Your goal
Give back the whole listing verbatim, printing none of its pictures.

^^^^

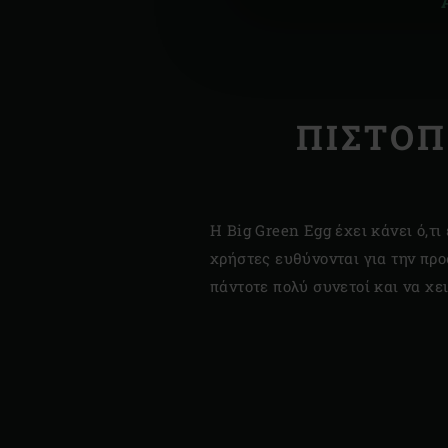
ΠΙΣΤΟΠ
H Big Green Egg έχει κάνει ό,τι
χρήστες ευθύνονται για την προ
πάντοτε πολύ συνετοί και να χε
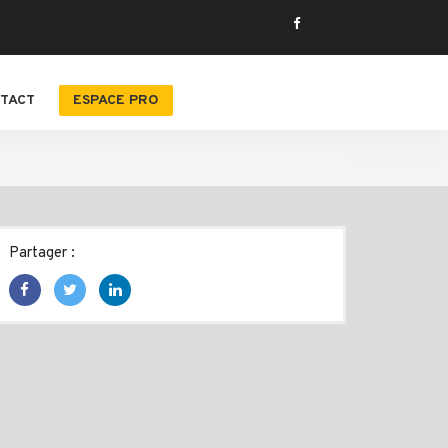
TACT
ESPACE PRO
Partager :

^^^^

Result of this exercise
ΠΙΣΤΟΠ
H Big Green Egg έχει κάνει ό,τι
χρήστες ευθύνονται για την προ
πάντοτε πολύ συνετοί και να χε
TACT
ESPACE PRO
Partager :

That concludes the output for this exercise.